Google Apps and Active Directory Federation Services
I thought i’d share a few of the extermely important details in regards to getting Google Apps to authenticate with an in house ADFS instance. The procedure and documentation provided by Google appears to make this a fairly simple process. Well if you’ve attempted to set this up and you’ve found this post via Google then I assume you to are having difficulties. Here are a few notes to help anyone out there that may be having issues.
As a high level overview the steps go like this:
Install ADFS 2.0, do not install via Roles as this will install the prior version which means you’ll need to download from here: http://www.microsoft.com/en-us/download/details.aspx?id=10909
After ADFS has been installed launch the Add Trusted Rely Party Wizard
Select “Start” to start the configuration of the Relying Party Trust.
Select “Enter data about relying party manually” and click Next.
Enter a Display name and click Next. For example, Google Apps your_domain
Select “AD FS 2.0 profile” and click Next.
Select “Enable support for SAML 2.0 WebSSO protocol” and enter “https://www.google.com/a/your_domain/acs” as the “Relying party SAML 2.0 SSO service URL” and click Next.
In the “Relying party trust identifier” field, add “google.com/a/your_domain.com” and any secondary domains (e.g., google.com/a/your_secondarydomain.com) used in the Google Apps account as the relying trust identifiers, and click Next.
Select “Permit all users to access this relying party” and click Next.
Click Close, and Check “Open the Edit Claim Rules for this relying party trust” when the wizard closes.
Under Edit Claim Rules click add claim
Select the template “Send LDAP attributes as Claims” and click Next.
Define a “Claim rule name” to identify the this claim for future references.
Attribute store should be “Active Directory”.
“Mapping of LDAP attributes to Outgoing Claim types” should be defined as
LDAP Attribute “Email-Addresses”
Outgoing Claim Type as “Name ID”
Note: In a Google Apps Multi-Domain Management configuration, the LDAP attribute must be the full SMTP address (email@example.com).
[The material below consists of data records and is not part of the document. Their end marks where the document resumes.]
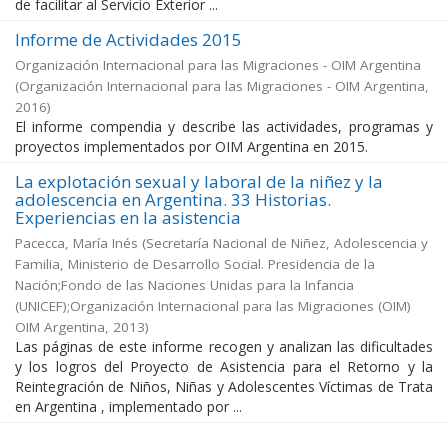
de facilitar al Servicio Exterior ...
Informe de Actividades 2015
Organización Internacional para las Migraciones - OIM Argentina
(
Organización Internacional para las Migraciones - OIM Argentina
,
2016
)
El informe compendia y describe las actividades, programas y
proyectos implementados por OIM Argentina en 2015.
La explotación sexual y laboral de la niñez y la
adolescencia en Argentina. 33 Historias.
Experiencias en la asistencia
Pacecca, María Inés
(
Secretaría Nacional de Niñez, Adolescencia y
Familia, Ministerio de Desarrollo Social. Presidencia de la
Nación;Fondo de las Naciones Unidas para la Infancia
(UNICEF);Organización Internacional para las Migraciones (OIM)
OIM Argentina
,
2013
)
Las páginas de este informe recogen y analizan las dificultades
y los logros del Proyecto de Asistencia para el Retorno y la
Reintegración de Niños, Niñas y Adolescentes Víctimas de Trata
en Argentina , implementado por ...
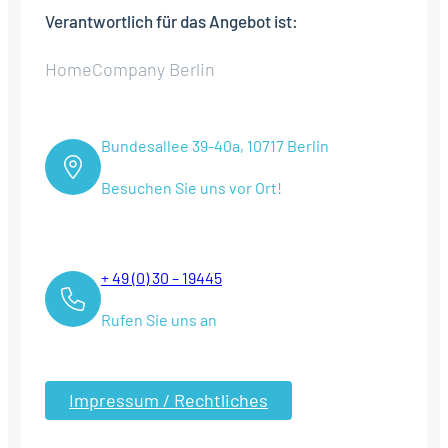
Verantwortlich für das Angebot ist:
HomeCompany Berlin
Bundesallee 39-40a, 10717 Berlin
Besuchen Sie uns vor Ort!
+ 49 (0) 30 – 19445
Rufen Sie uns an
Impressum / Rechtliches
The full SMTP address is required so that Google Apps can uniquely identify which domain in the Multi-Domain Organization contains the user’s primary account. Click Finish and OK.
Create a self signed certificate to replace the Token Signing Certificate
Add this certificate to the signature tab by launching ADFS and right clicking on the relying party trust that was setup earlier. While this dialog is open check the Encryption Tab and be sure there is no encryption certificate. If there is you will not be able to authenticate properly.
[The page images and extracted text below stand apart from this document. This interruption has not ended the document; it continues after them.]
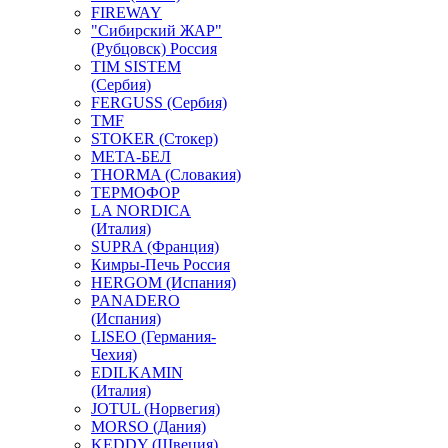
FIREWAY
"Сибирский ЖАР"
(Рубцовск) Россия
TIM SISTEM
(Сербия)
FERGUSS (Сербия)
TMF
STOKER (Стокер)
МЕТА-БЕЛ
THORMA (Словакия)
ТЕРМОФОР
LA NORDICA
(Италия)
SUPRA (Франция)
Кимры-Печь Россия
HERGOM (Испания)
PANADERO
(Испания)
LISEO (Германия-
Чехия)
EDILKAMIN
(Италия)
JOTUL (Норвегия)
MORSO (Дания)
KEDDY (Швеция)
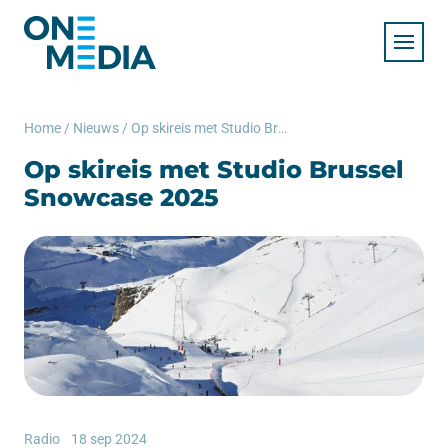
Home
/
Nieuws
/
Op skireis met Studio Brussel Snowcase 2025
Op skireis met Studio Brussel
Snowcase 2025
Radio
18 sep 2024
These last steps are also cruicial.
Navigate to the Machine Keys folder and be sure that NETWORK and SERVICE both have full access to this folder
Open MMC and add the certificates snap in
Choose local computer and then pick computer account
Under the Certificate Personal Store right click the token signing certificate, go to all tasks and select manage private keys, make sure NETWORK and SERVICE have full access.
Next Disable Integrated Windows Authentication by navigating to c:\inetpub\adfs\ls and edit the web.config file
Under the “<localAuthenticationTypes>” section, comment out or delete the integrated option which reads “<add name=”Integrated” page=”auth/integrated/” />”
Last but not least under IIS edit the bindings for HTTPS and assign the token signing certificate
I’ve excluded the steps to setup and enable SSO in Google Apps, that peice seems pretty self explanatory. Just be sure you export the Token Signing Certificate and upload this to the SSO settings page. Please make sure ports 80 and 443 are forwarded to your internal ADFS server if it’s behind a firewall. I welcome any questions or comments.